Numbers 3:19,27 lists Amram twice as the firstborn son of Kohath, whom we earlier calculated was about five years old when he came to Egypt. This suggests Amram was born about 25 years after Jacob’s entry, leaving 190 years for his progeny to multiply until the Exodus. Moses, being born 80 years before the Exodus, was sired when Amram was about 110 years old, by his [presumed] second wife, Jochebed. This assumes that Amram married at about age 30 and had an earlier set of children by his unnamed first wife. None of the geneologies list the children of the fourth generation from Jacob, except for the lines of notable leaders like Moses, Aaron, and Joshua. Therefore, Amram must have had sons beginning around age 30, and his marriage to Jochebed was a second, or third, marriage in his old age.

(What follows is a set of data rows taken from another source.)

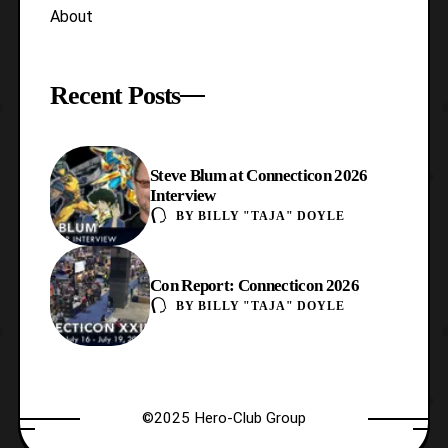
About
Recent Posts
Steve Blum at Connecticon 2026
Interview
BY
BILLY "TAJA" DOYLE
Con Report: Connecticon 2026
BY
BILLY "TAJA" DOYLE
©2025 Hero-Club Group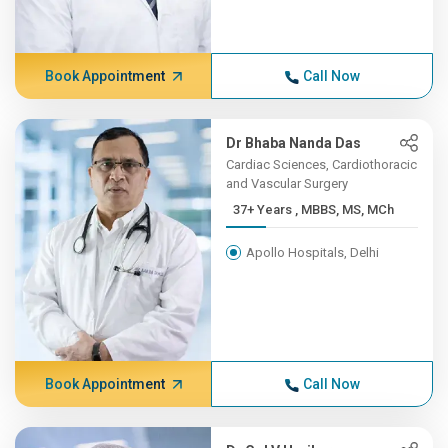
Book Appointment
Call Now
Dr Bhaba Nanda Das
Cardiac Sciences, Cardiothoracic
and Vascular Surgery
37+ Years , MBBS, MS, MCh
Apollo Hospitals, Delhi
Book Appointment
Call Now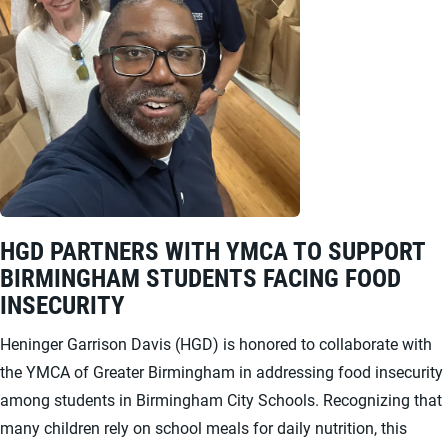
HGD PARTNERS WITH YMCA TO SUPPORT
BIRMINGHAM STUDENTS FACING FOOD
INSECURITY
Heninger Garrison Davis (HGD) is honored to collaborate with
the YMCA of Greater Birmingham in addressing food insecurity
among students in Birmingham City Schools. Recognizing that
many children rely on school meals for daily nutrition, this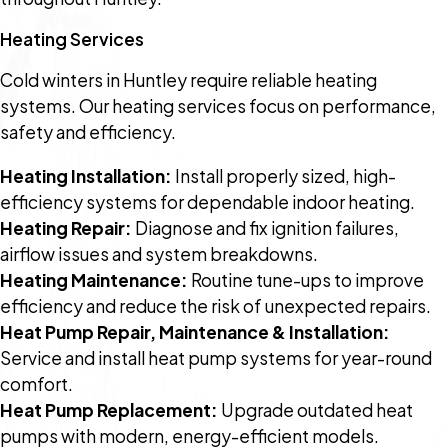
Heating Services
Cold winters in Huntley require reliable heating
systems. Our heating services focus on performance,
safety and efficiency.
Heating Installation:
Install properly sized, high-
efficiency systems for dependable indoor heating.
Heating Repair:
Diagnose and fix ignition failures,
airflow issues and system breakdowns.
Heating Maintenance:
Routine tune-ups to improve
efficiency and reduce the risk of unexpected repairs.
Heat Pump Repair, Maintenance & Installation:
Service and install heat pump systems for year-round
comfort.
Heat Pump Replacement:
Upgrade outdated heat
pumps with modern, energy-efficient models.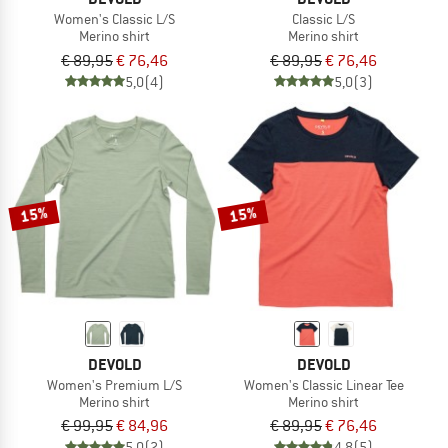
Women's Classic L/S
Classic L/S
Merino shirt
Merino shirt
€ 89,95
€ 76,46
€ 89,95
€ 76,46
5,0
(4)
5,0
(3)
15%
15%
DEVOLD
DEVOLD
Women's Premium L/S
Women's Classic Linear Tee
Merino shirt
Merino shirt
€ 99,95
€ 84,96
€ 89,95
€ 76,46
5,0
(2)
4,8
(5)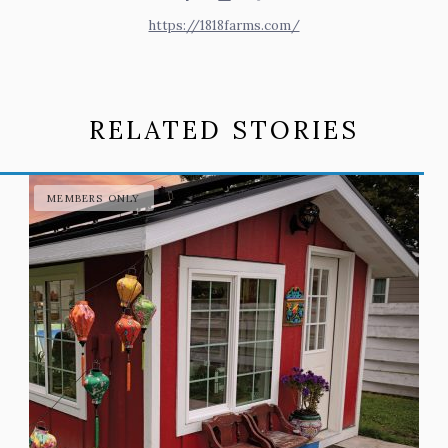
https://1818farms.com/
RELATED STORIES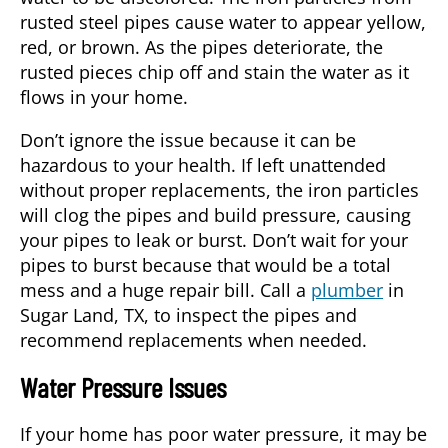
rusted steel pipes cause water to appear yellow,
red, or brown. As the pipes deteriorate, the
rusted pieces chip off and stain the water as it
flows in your home.
Don’t ignore the issue because it can be
hazardous to your health. If left unattended
without proper replacements, the iron particles
will clog the pipes and build pressure, causing
your pipes to leak or burst. Don’t wait for your
pipes to burst because that would be a total
mess and a huge repair bill. Call a
plumber
in
Sugar Land, TX
, to inspect the pipes and
recommend replacements when needed.
Water Pressure Issues
If your home has poor water pressure, it may be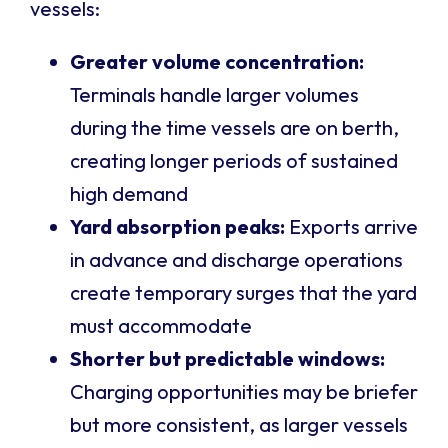
vessels:
Greater volume concentration:
Terminals handle larger volumes
during the time vessels are on berth,
creating longer periods of sustained
high demand
Yard absorption peaks:
Exports arrive
in advance and discharge operations
create temporary surges that the yard
must accommodate
Shorter but predictable windows:
Charging opportunities may be briefer
but more consistent, as larger vessels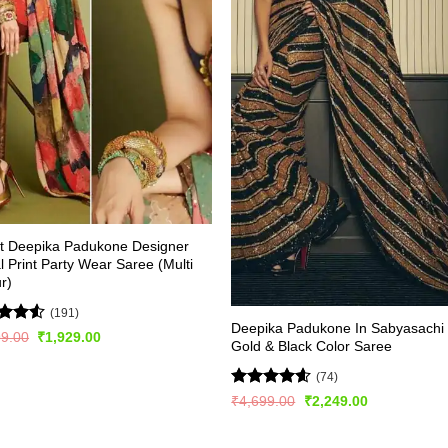
st Deepika Padukone Designer
al Print Party Wear Saree (Multi
r)
(191)
Deepika Padukone In Sabyasachi
d
Original
Current
99.00
₹
1,929.00
Gold & Black Color Saree
price
price
out
was:
is:
₹3,899.00.
₹1,929.00.
(74)
Rated
4.53
Original
Current
₹
4,699.00
₹
2,249.00
price
price
out of 5
was:
is:
₹4,699.00.
₹2,249.00.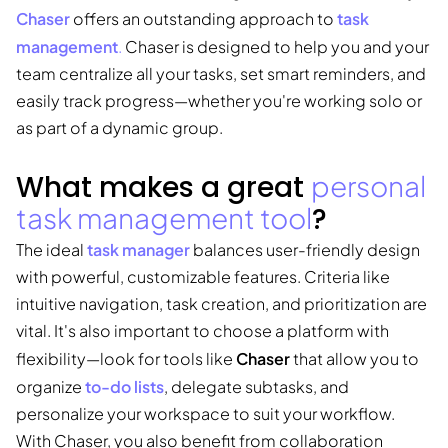
Chaser
task
offers an outstanding approach to
management
.
Chaser is designed to help you and your
team centralize all your tasks, set smart reminders, and
easily track progress—whether you're working solo or
as part of a dynamic group.
What makes a great
personal
task management tool
?
task manager
The ideal
balances user-friendly design
with powerful, customizable features. Criteria like
intuitive navigation, task creation, and prioritization are
vital. It's also important to choose a platform with
Chaser
flexibility—look for tools like
that allow you to
to-do lists
organize
, delegate subtasks, and
personalize your workspace to suit your workflow.
With Chaser, you also benefit from collaboration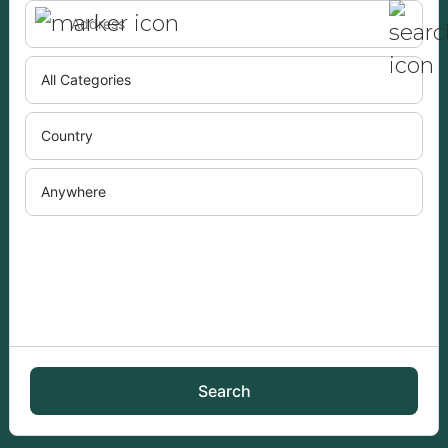
Search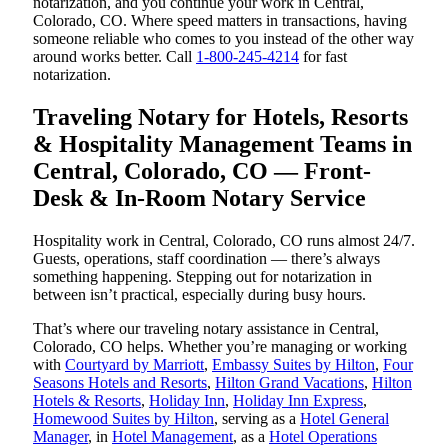
notarization, and you continue your work in Central,
Colorado, CO. Where speed matters in transactions, having
someone reliable who comes to you instead of the other way
around works better. Call
1-800-245-4214
for fast
notarization.
Traveling Notary for Hotels, Resorts
& Hospitality Management Teams in
Central, Colorado, CO — Front-
Desk & In-Room Notary Service
Hospitality work in Central, Colorado, CO runs almost 24/7.
Guests, operations, staff coordination — there’s always
something happening. Stepping out for notarization in
between isn’t practical, especially during busy hours.
That’s where our traveling notary assistance in Central,
Colorado, CO helps. Whether you’re managing or working
with
Courtyard by Marriott
,
Embassy Suites by Hilton
,
Four
Seasons Hotels and Resorts
,
Hilton Grand Vacations
,
Hilton
Hotels & Resorts
,
Holiday Inn
,
Holiday Inn Express
,
Homewood Suites by Hilton
, serving as a
Hotel General
Manager
, in
Hotel Management
, as a
Hotel Operations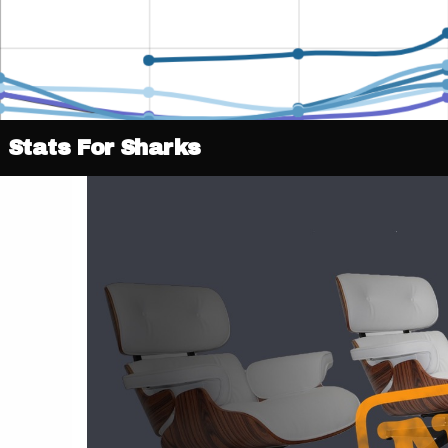
Stats For Sharks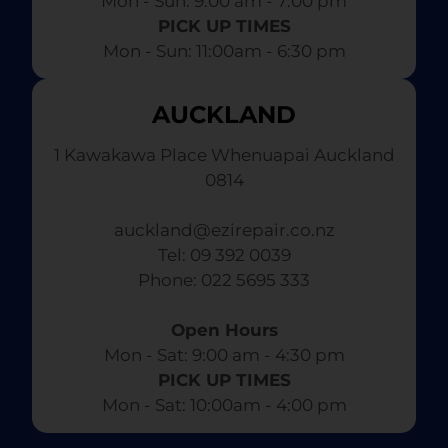
Mon - Sun: 9:00 am - 7:00 pm​
PICK UP TIMES
Mon - Sun: 11:00am - 6:30 pm
AUCKLAND
1 Kawakawa Place Whenuapai Auckland
0814
auckland@ezirepair.co.nz
Tel: 09 392 0039
​ Phone: 022 5695 333
Open Hours
Mon - Sat: 9:00 am - 4:30 pm​
PICK UP TIMES
Mon - Sat: 10:00am - 4:00 pm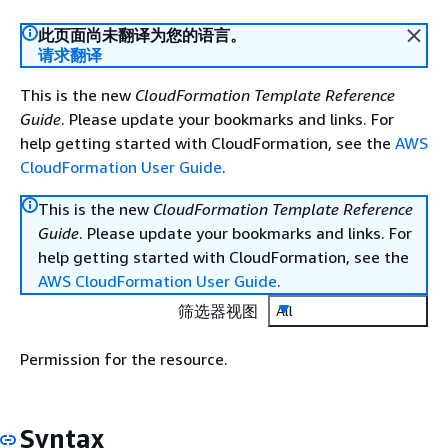
此页面尚未翻译为您的语言。
请求翻译
This is the new
CloudFormation Template Reference
Guide
. Please update your bookmarks and links. For
help getting started with CloudFormation, see the
AWS
CloudFormation User Guide
.
This is the new
CloudFormation Template Reference
Guide
. Please update your bookmarks and links. For
help getting started with CloudFormation, see the
AWS CloudFormation User Guide
.
筛选器视图
All
Permission for the resource.
Syntax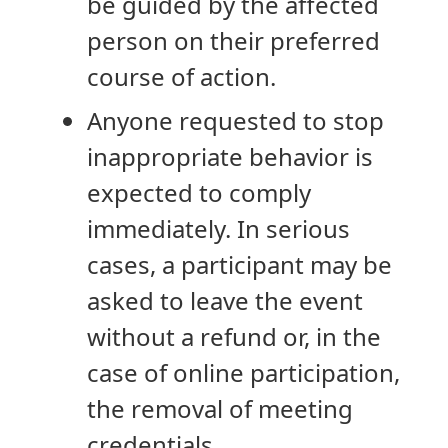
be guided by the affected
person on their preferred
course of action.
Anyone requested to stop
inappropriate behavior is
expected to comply
immediately. In serious
cases, a participant may be
asked to leave the event
without a refund or, in the
case of online participation,
the removal of meeting
credentials.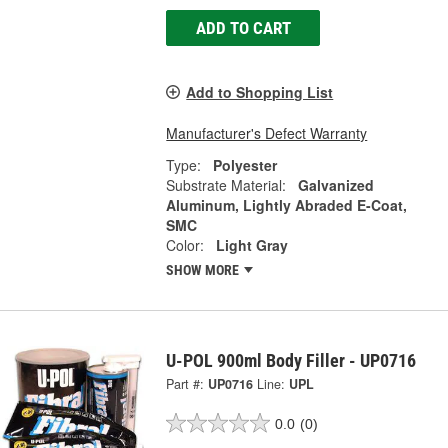
ADD TO CART
Add to Shopping List
Manufacturer's Defect Warranty
Type:
Polyester
Substrate Material:
Galvanized
Aluminum, Lightly Abraded E-Coat,
SMC
Color:
Light Gray
SHOW MORE
U-POL 900ml Body Filler - UP0716
Part #:
UP0716
Line:
UPL
0.0
(0)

Assuming Amram began siring children with his first wife at age 30, if she had ten children, half boys, and we use the 40-year average generation, then there were 4.75 generations at the Exodus. Five sons per generation raised to the 4.75 power gives 2,089 male descendants, which is quite close to the target of 2,150 males. However, that calculation only tells us the size of generation 4.75 and does not include the fathers and grandfathers still alive from generations 3 and 4.
125 – Generation 3: 53
625 – Generation 4: 54
2,089 – Generation 4.75: 44.75
2,839 – Approximate Total Male Amramites living at the Exodus
With 5 sons per generation, the required number of descendants was exceeded by 32%. However, we must remember that the boys were killed for at least five years from the Decree to the birth of Moses, which would lower the count.
If the Israelite men were practicing polygamy before the final enslavement, as we know at least some of them did, the same results could have been achieved with only 5 births per woman instead of 10. Ray’s objection is thus reasonably overcome.
The Children of Israel
The Bible is internally consistent. So the question is, why does Exodus 12 say “the sojourn of the children of Israel” was 430 years if it doesn’t solely mean the children of Jacob, the first of whom weren’t even born until nearly halfway through the sojourn?
The passage uses the term seed in the same way that the author of Hebrews argues that Levi was in the loins of Abraham when he paid a tithe to Melchizedek.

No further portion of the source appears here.